In spring 2024, when over 3,000 math teachers were asked “How frequently have you used AI in your mathematics teaching this school year?”, about 82% responded, “Never.” (see Dan Meyer’s article). Does this mean that math teachers are not interested in learning about how AI can help them in the classroom? Does it mean that the professional learning about AI for math teachers is not very good? Does it mean that other areas of research are more advanced technologically than math education? I would have to say the answer to these questions is that “it’s complicated.” The ways in which other fields may be embracing AI may seem more exciting and invested, but math teachers are definitely talking about AI. However, the considerations that math teachers need to contemplate are not necessarily the same types of considerations that other professionals need to be thinking about. Most educators think very seriously about the effects that any change will have on their students’ learning. What are the ramifications of making this huge change in students’ learning process? Teachers can be very set in their ways, yes. What has worked for them for years can be very difficult to adapt to new developments in educational practice. However, I believe they do this out of a desire to do right by their students. Changing something too quickly can have huge affects down the line for learners. In my mind, math teachers and administrators are just waiting until some of their big questions are answered. What are these big questions? Well, here are some that come to mind.

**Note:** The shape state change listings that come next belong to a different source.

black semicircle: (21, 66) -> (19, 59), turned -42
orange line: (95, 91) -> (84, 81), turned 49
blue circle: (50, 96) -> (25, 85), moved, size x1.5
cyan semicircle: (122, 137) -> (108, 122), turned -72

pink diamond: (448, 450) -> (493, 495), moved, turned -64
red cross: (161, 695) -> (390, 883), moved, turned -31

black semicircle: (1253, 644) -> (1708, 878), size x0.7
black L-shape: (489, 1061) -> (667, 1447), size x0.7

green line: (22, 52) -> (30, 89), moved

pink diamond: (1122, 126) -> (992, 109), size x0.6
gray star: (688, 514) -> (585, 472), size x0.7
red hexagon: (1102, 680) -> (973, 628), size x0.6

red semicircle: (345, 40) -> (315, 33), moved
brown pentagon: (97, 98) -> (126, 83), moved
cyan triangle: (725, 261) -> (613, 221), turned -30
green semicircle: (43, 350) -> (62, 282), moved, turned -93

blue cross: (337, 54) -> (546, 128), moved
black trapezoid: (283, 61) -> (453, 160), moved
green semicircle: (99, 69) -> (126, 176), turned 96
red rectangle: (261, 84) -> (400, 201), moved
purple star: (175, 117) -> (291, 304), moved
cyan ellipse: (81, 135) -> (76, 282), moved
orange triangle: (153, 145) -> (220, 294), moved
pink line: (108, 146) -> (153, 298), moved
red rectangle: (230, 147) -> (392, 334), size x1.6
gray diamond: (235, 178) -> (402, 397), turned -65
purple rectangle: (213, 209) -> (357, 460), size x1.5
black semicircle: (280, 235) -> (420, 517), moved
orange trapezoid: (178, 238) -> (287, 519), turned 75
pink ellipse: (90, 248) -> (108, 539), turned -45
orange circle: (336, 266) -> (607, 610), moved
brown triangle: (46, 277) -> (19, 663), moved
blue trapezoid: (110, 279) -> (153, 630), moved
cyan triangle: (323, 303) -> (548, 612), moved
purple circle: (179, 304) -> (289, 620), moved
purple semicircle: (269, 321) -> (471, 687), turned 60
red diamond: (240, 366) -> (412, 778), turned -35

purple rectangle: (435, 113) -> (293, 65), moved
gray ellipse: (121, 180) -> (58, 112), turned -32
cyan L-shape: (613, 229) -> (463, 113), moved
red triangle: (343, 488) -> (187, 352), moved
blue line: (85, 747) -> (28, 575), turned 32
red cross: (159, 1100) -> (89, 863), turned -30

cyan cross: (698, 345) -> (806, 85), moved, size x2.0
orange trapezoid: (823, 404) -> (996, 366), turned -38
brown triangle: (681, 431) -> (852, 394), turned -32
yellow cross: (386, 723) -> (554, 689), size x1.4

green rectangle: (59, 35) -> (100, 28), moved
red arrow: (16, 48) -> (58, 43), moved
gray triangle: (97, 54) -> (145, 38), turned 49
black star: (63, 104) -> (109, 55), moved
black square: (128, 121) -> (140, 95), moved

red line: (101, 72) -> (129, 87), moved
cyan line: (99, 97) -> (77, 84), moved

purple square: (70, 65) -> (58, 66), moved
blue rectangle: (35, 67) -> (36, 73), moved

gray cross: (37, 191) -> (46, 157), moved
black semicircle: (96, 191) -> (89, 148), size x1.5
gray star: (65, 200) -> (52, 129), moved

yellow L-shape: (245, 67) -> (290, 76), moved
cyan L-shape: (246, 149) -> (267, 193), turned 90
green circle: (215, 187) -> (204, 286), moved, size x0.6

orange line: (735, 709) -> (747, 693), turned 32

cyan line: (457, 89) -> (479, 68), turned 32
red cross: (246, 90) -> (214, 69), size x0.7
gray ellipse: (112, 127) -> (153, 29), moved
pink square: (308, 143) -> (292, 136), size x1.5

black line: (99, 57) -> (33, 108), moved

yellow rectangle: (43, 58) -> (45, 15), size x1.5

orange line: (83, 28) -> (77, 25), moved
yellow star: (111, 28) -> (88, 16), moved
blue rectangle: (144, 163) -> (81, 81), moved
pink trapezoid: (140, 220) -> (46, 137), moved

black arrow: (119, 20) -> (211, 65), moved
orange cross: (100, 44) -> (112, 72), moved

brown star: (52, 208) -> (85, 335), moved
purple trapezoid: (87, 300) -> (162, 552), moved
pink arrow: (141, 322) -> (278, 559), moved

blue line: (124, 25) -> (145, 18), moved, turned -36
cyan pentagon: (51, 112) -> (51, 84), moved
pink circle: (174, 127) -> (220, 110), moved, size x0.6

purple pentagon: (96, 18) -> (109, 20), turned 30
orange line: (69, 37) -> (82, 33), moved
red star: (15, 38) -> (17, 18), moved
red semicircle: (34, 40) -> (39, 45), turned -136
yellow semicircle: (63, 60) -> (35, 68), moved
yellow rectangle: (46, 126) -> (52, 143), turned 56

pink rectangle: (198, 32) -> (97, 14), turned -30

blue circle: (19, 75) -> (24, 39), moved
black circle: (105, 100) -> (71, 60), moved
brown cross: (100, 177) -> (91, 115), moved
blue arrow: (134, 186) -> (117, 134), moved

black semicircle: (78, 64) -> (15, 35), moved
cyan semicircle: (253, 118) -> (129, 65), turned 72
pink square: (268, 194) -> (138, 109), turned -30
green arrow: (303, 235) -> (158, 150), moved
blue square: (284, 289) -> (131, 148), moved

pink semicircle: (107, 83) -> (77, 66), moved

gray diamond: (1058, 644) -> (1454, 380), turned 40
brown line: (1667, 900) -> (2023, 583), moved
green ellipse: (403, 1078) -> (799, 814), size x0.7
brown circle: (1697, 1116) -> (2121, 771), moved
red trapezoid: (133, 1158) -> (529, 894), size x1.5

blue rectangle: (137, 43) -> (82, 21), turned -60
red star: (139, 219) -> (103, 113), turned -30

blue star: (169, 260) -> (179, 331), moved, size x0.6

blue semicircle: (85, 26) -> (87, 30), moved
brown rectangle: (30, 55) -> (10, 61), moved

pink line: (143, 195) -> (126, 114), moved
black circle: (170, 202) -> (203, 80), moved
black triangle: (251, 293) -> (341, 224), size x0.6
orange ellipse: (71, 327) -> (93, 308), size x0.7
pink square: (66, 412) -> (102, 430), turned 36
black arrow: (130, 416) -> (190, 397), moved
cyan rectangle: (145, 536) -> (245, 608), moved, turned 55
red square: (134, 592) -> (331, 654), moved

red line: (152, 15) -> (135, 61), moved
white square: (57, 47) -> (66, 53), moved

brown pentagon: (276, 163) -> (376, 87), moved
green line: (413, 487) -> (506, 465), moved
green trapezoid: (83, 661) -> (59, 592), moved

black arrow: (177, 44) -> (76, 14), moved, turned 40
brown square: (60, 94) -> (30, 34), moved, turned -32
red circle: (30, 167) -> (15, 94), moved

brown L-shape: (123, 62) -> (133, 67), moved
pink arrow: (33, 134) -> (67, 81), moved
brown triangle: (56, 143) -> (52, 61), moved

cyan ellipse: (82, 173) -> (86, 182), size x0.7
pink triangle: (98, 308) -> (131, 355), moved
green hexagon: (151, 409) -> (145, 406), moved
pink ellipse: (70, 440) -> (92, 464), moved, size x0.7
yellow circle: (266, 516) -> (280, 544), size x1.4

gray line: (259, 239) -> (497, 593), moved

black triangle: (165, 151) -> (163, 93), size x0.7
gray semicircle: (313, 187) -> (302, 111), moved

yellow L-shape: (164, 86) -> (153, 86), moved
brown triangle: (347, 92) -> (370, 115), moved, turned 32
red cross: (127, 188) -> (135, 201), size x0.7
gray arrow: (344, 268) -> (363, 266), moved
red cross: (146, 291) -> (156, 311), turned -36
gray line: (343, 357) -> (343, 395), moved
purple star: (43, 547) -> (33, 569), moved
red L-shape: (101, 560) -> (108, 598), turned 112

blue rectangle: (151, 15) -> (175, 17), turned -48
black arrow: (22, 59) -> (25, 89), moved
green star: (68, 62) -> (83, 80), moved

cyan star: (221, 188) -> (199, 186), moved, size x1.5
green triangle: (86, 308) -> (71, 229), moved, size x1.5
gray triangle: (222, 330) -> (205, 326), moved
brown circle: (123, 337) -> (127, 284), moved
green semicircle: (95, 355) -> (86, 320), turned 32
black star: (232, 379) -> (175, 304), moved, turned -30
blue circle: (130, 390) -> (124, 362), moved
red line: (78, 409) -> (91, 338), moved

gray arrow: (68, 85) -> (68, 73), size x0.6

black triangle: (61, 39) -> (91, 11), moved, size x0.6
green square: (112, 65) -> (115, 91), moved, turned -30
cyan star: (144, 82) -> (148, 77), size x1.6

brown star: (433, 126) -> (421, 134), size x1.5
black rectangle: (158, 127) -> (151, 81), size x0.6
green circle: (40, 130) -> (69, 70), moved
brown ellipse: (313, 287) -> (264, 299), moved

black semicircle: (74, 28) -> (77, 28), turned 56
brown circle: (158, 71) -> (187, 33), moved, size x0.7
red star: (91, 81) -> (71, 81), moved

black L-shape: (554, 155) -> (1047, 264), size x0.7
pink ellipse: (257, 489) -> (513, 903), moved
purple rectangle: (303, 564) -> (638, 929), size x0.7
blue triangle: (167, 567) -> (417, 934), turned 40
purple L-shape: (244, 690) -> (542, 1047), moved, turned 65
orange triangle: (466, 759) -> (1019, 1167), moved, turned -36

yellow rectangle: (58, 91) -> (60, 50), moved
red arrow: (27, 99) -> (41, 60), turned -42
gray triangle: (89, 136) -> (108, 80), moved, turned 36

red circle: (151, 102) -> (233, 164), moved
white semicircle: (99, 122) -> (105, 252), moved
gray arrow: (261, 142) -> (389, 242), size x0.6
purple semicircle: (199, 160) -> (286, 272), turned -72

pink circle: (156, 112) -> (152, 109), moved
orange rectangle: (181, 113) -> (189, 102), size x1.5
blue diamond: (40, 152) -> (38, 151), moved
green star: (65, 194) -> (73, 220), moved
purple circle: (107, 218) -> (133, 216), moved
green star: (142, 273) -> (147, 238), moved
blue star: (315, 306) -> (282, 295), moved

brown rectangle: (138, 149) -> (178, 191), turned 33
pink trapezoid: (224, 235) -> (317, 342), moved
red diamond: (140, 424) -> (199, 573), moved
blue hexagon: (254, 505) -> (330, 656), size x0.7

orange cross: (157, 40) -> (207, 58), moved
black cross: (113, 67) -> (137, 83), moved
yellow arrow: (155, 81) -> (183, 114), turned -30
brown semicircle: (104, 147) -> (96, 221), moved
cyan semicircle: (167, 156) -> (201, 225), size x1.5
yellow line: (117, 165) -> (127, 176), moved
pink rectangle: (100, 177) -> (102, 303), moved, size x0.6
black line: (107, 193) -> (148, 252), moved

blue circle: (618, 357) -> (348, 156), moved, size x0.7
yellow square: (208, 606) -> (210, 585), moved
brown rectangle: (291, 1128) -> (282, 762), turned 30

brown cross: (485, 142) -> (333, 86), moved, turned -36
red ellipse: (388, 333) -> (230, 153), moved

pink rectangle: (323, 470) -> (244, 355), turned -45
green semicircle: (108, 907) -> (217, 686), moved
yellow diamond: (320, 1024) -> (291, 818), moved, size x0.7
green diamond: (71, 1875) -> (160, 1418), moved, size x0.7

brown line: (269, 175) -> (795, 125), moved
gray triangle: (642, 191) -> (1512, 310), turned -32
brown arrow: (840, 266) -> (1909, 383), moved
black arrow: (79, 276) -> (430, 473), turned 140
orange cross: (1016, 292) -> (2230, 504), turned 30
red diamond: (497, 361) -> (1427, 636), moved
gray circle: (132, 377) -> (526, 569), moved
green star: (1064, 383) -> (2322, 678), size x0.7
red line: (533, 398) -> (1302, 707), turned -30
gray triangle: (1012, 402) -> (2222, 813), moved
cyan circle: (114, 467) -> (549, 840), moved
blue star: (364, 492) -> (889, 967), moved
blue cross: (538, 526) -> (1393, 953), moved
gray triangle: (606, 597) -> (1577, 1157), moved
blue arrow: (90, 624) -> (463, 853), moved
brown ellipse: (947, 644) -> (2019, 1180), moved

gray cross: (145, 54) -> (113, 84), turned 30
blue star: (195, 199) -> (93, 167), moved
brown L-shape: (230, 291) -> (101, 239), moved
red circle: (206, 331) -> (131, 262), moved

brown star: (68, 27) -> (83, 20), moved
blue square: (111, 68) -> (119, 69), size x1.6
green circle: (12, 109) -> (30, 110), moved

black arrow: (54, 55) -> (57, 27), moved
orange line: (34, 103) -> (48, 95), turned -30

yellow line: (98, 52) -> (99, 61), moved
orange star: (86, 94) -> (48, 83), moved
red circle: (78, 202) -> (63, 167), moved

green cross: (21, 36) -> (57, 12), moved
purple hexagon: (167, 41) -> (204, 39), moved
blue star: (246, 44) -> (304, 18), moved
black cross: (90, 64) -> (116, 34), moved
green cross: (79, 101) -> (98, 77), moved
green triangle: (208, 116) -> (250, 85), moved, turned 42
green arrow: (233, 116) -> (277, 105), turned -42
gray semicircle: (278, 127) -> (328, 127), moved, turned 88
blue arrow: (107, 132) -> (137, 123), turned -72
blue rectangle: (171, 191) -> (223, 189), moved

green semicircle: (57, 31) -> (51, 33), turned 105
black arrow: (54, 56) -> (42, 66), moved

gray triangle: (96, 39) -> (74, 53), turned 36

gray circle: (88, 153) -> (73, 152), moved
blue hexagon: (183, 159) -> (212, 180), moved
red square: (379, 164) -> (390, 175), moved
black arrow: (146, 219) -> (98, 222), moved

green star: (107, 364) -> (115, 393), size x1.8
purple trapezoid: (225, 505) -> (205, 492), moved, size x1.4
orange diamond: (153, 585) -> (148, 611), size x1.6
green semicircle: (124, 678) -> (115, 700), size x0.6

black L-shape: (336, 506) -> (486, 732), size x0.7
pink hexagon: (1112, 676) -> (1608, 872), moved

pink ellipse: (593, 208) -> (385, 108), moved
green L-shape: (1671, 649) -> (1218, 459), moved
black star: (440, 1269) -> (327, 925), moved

One of the issues of using AI that comes to mind most for people is the question of “cheating.” Because learning mathematics has been limited in most people’s minds to the processes and procedures of algebraic manipulation, a lot of teachers find it difficult not to quickly scrutinize AI use as the AI “doing the math” for students. Alternatively, we could look at math learning as different from these procedures and think more about how AI could be even more helpful. In order to move in this direction, some things must change to allow math teachers to be creative with AI.
Curriculum Review
Although Common Core Math Standards were published only 14 years ago, it is clear that there needs to be a revisiting of those standards with AI in mind. A review of the current K-12 math curriculum in any state must occur, especially our algebra-heavy high school curriculum. We need to make it so that what students are being asked to learn is not how to factor, but why you might factor a polynomial. Instead of focusing on how to graph trigonometric functions, questions should focus on what affects the graph and why. AI can give students examples from which they can generalize about ideas instead of practicing dozens of examples that they should be mastering. There is so much that AI can do for students (and eventually employees) that can now be removed from the curriculum to focus on more critical thinking and higher-order learning skills.
Classroom Assessment
AI should not be used as a teaching tool until teachers can find ways to authentically assess these new skills – perhaps even with AI. We can no longer assess by giving a traditional test, where the goal is for students to show mastery by doing 5-6 problems that they have already shown that they can do in class. Is mastery really what we are looking for in the age of AI? This is not to say that students should not have number sense and be able to do some calculations in their head. AI will soon replace the basic calculator and be on everyone’s phone. There is room for both a need for basic understanding and skills on how best to use AI.
Culture of Standardized Testing
What has been on my mind recently, is the fact that math teachers are expected to find ways to teach with AI in the classroom, while many external standardized assessments have not changed. It is not possible for math teachers to consider what is being done in the classroom and ignore the expectations of a test on which much of their future rides. I am the last educator to tote the benefits of focusing on standardized tests or “teaching to the test,” however we cannot overlook the dependence of college admissions teams on these scores. Until the college admissions process faces the effects of AI, the trickle-down effects to math teachers are huge.